WHAT YOU HAVE TO DO:
Using the records below, report how many lines hold "Show", with no extra text.

Page-level text extractions
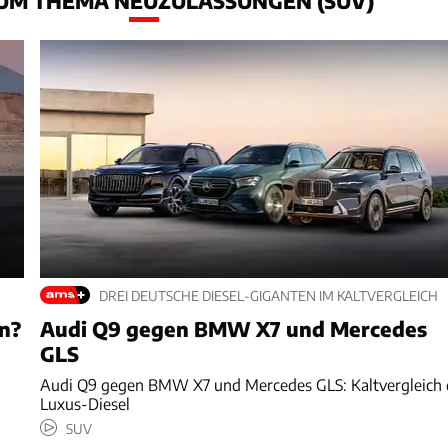
UM THEMA NEUZULASSUNGEN (SUV)
DREI DEUTSCHE DIESEL-GIGANTEN IM KALTVERGLEICH
n?
Audi Q9 gegen BMW X7 und Mercedes
GLS
Audi Q9 gegen BMW X7 und Mercedes GLS: Kaltvergleich 
Luxus-Diesel
SUV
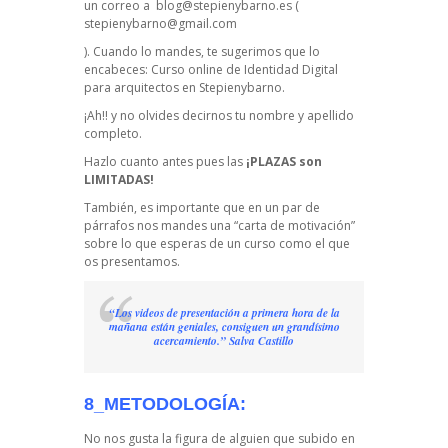
un correo a
blog@stepienybarno.es
(
stepienybarno@gmail.com
). Cuando lo mandes, te sugerimos que lo
encabeces: Curso online de Identidad Digital
para arquitectos en Stepienybarno.
¡Ah!! y no olvides decirnos tu nombre y apellido
completo.
Hazlo cuanto antes pues las
¡PLAZAS son
LIMITADAS!
También, es importante que en un par de
párrafos nos mandes una “carta de motivación”
sobre lo que esperas de un curso como el que
os presentamos.
“Los videos de presentación a primera hora de la
mañana están geniales, consiguen un grandísimo
acercamiento.” Salva Castillo
8_METODOLOGÍA:
No nos gusta la figura de alguien que subido en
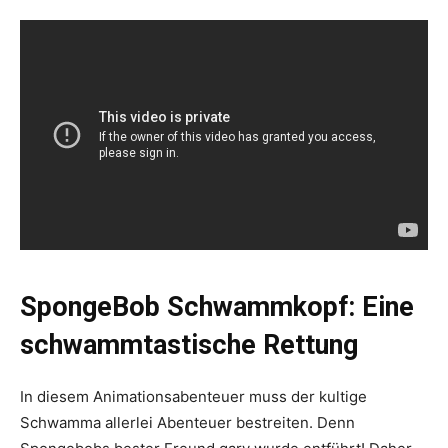
SpongeBob Schwammkopf: Eine
schwammtastische Rettung
In diesem Animationsabenteuer muss der kultige
Schwamma allerlei Abenteuer bestreiten. Denn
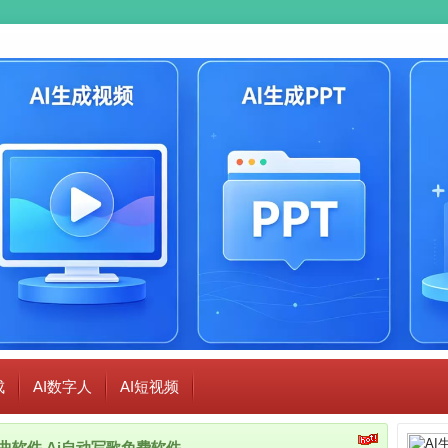
成
AI数字人
AI短视频
i作曲软件,Ai自动写歌免费软件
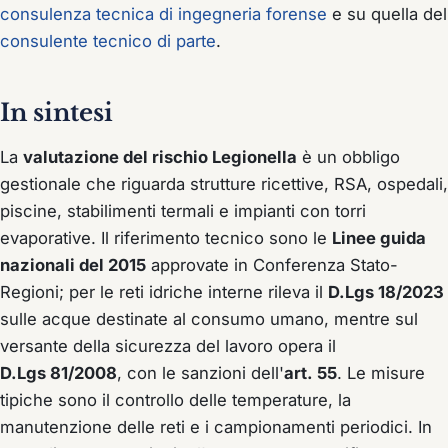
consulenza tecnica di ingegneria forense
e su quella del
consulente tecnico di parte
.
In sintesi
La
valutazione del rischio Legionella
è un obbligo
gestionale che riguarda strutture ricettive, RSA, ospedali,
piscine, stabilimenti termali e impianti con torri
evaporative. Il riferimento tecnico sono le
Linee guida
nazionali del 2015
approvate in Conferenza Stato-
Regioni; per le reti idriche interne rileva il
D.Lgs 18/2023
sulle acque destinate al consumo umano, mentre sul
versante della sicurezza del lavoro opera il
D.Lgs 81/2008
, con le sanzioni dell'
art. 55
. Le misure
tipiche sono il controllo delle temperature, la
manutenzione delle reti e i campionamenti periodici. In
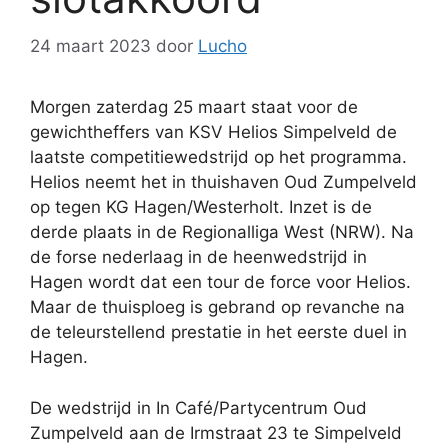
24 maart 2023
door
Lucho
Morgen zaterdag 25 maart staat voor de
gewichtheffers van KSV Helios Simpelveld de
laatste competitiewedstrijd op het programma.
Helios neemt het in thuishaven Oud Zumpelveld
op tegen KG Hagen/Westerholt. Inzet is de
derde plaats in de Regionalliga West (NRW). Na
de forse nederlaag in de heenwedstrijd in
Hagen wordt dat een tour de force voor Helios.
Maar de thuisploeg is gebrand op revanche na
de teleurstellend prestatie in het eerste duel in
Hagen.
De wedstrijd in In Café/Partycentrum Oud
Zumpelveld aan de Irmstraat 23 te Simpelveld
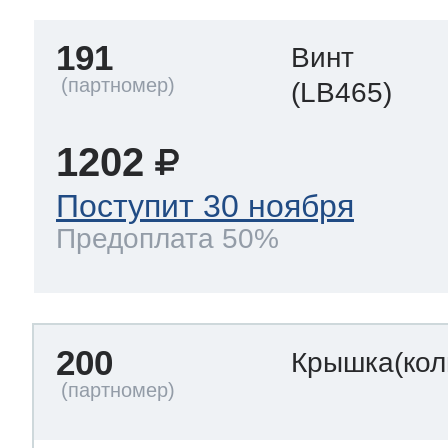
191
Винт
(LB465)
1202
Поступит 30 ноября
Предоплата 50%
200
Крышка(кол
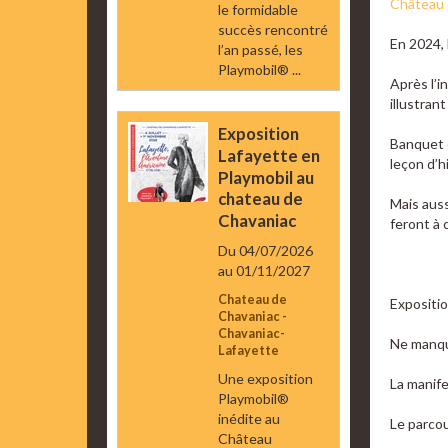
Château 
le formidable
succès rencontré
En 2024, 
l’an passé, les
Playmobil® ...
Après l’i
illustran
Exposition
Banquet e
Lafayette en
leçon d’h
Playmobil au
chateau de
Mais auss
Chavaniac
feront à 
Du 04/07/2026
au 01/11/2027
Chateau de
Expositio
Chavaniac -
Chavaniac-
Ne manqu
Lafayette
Une exposition
La manif
Playmobil®
inédite au
Le parco
Château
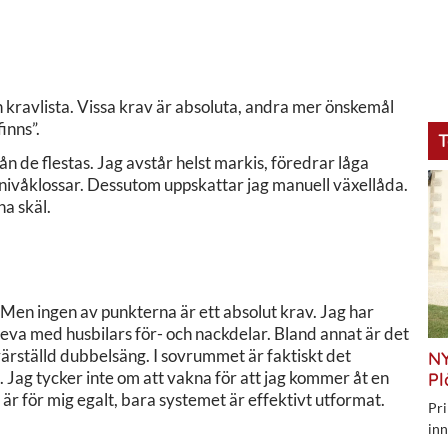
en kravlista. Vissa krav är absoluta, andra mer önskemål
inns”.
T
ån de flestas. Jag avstår helst markis, föredrar låga
 nivåklossar. Dessutom uppskattar jag manuell växellåda.
na skäl.
. Men ingen av punkterna är ett absolut krav. Jag har
 leva med husbilars för- och nackdelar. Bland annat är det
tvärställd dubbelsäng. I sovrummet är faktiskt det
NY
 Jag tycker inte om att vakna för att jag kommer åt en
Pl
är för mig egalt, bara systemet är effektivt utformat.
Pri
inn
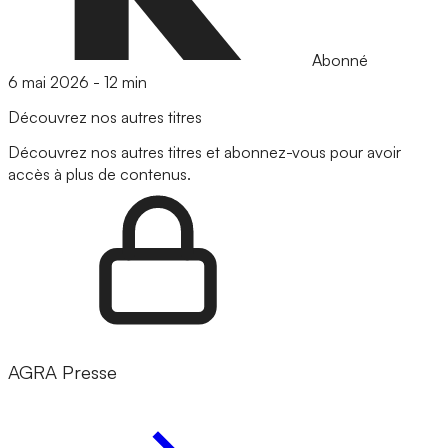
Abonné
6 mai 2026
-
12 min
Découvrez nos autres titres
Découvrez nos autres titres et abonnez-vous pour avoir
accès à plus de contenus.
AGRA Presse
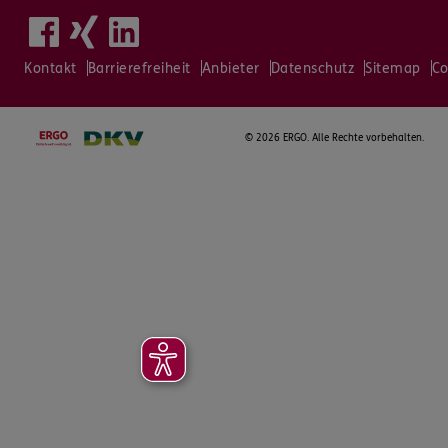
Kontakt
Barrierefreiheit
Anbieter
Datenschutz
Sitemap
Co
©
2026 ERGO. Alle Rechte vorbehalten.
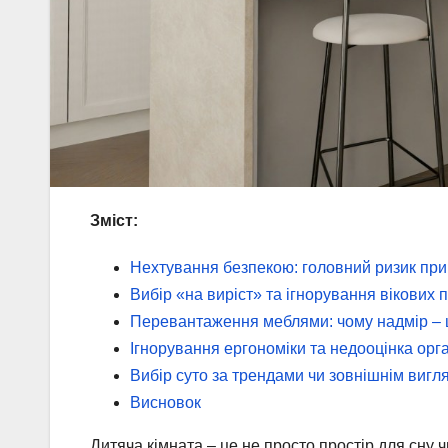
Зміст:
Нехтування безпекою: головний ризик при 
Вибір «на виріст» та ігнорування вікових 
Перевантаження меблями: чому надмір – 
Ігнорування ергономіки та недооцінка орга
Вибір суто за трендами чи зовнішнім вигл
Висновок
Дитяча кімната – це не просто простір для сну 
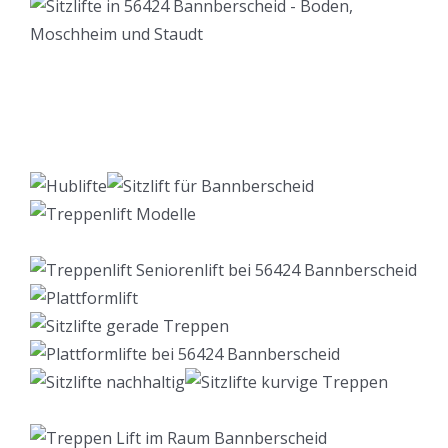
Lift Berater
Dienstleistung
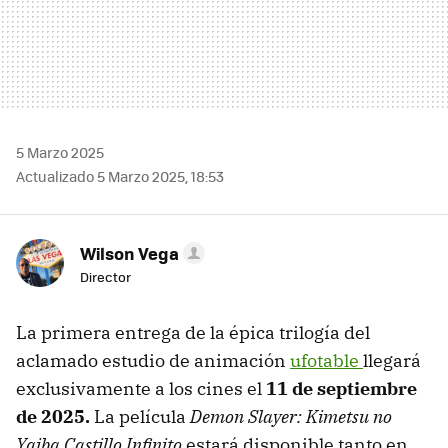
5 Marzo 2025
Actualizado 5 Marzo 2025, 18:53
Wilson Vega
Director
La primera entrega de la épica trilogía del
aclamado estudio de animación
ufotable
llegará
exclusivamente a los cines el
11 de septiembre
de 2025.
La película
Demon Slayer: Kimetsu no
Yaiba Castillo Infinito
estará disponible tanto en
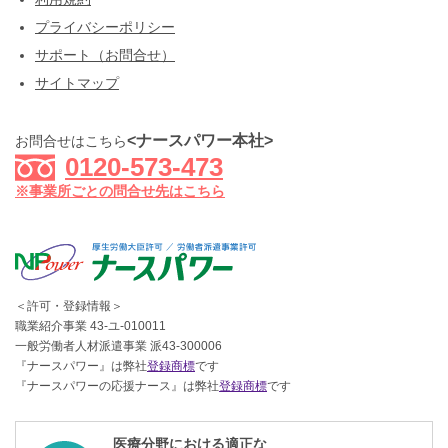
プライバシーポリシー
サポート（お問合せ）
サイトマップ
<ナースパワー本社>
お問合せはこちら
0120-573-473
※事業所ごとの問合せ先はこちら
＜許可・登録情報＞
職業紹介事業 43-ユ-010011
一般労働者人材派遣事業 派43-300006
『ナースパワー』は弊社
登録商標
です
『ナースパワーの応援ナース』は弊社
登録商標
です
医療分野における適正な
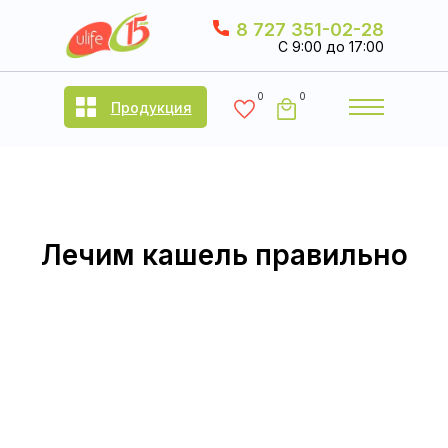
8 727 351-02-28
C 9:00 до 17:00
0
0
Продукция
Лечим кашель правильно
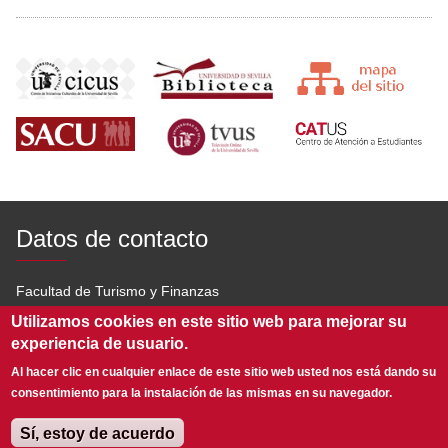
Datos de contacto
Facultad de Turismo y Finanzas
Utilizamos cookies en este sitio web para mejorar su
Av. San Francisco Javier s/n 41018 Sevilla
experiencia de usuario.
954 551 600
Al hacer clic en cualquier enlace de este sitio web usted nos está dando su
consentimiento para la instalación de las mismas en su navegador.
infoftf@us.es
Sí, estoy de acuerdo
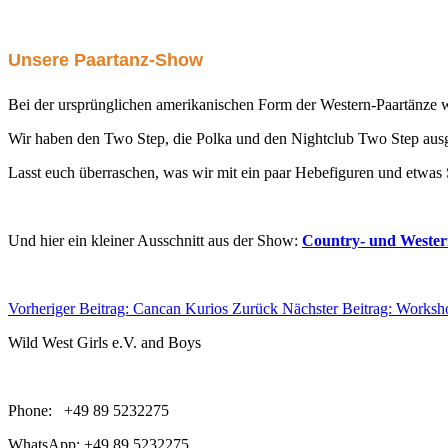
Unsere Paartanz-Show
Bei der ursprünglichen amerikanischen Form der Western-Paartänze w
Wir haben den Two Step, die Polka und den Nightclub Two Step ausg
Lasst euch überraschen, was wir mit ein paar Hebefiguren und etwas
Und hier ein kleiner Ausschnitt aus der Show:
Country- und Wester
Vorheriger Beitrag: Cancan Kurios
Zurück
Nächster Beitrag: Works
Wild West Girls e.V. and Boys
Phone: +49 89 5232275
WhatsApp: +49 89 5232275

THE ANSWER:
2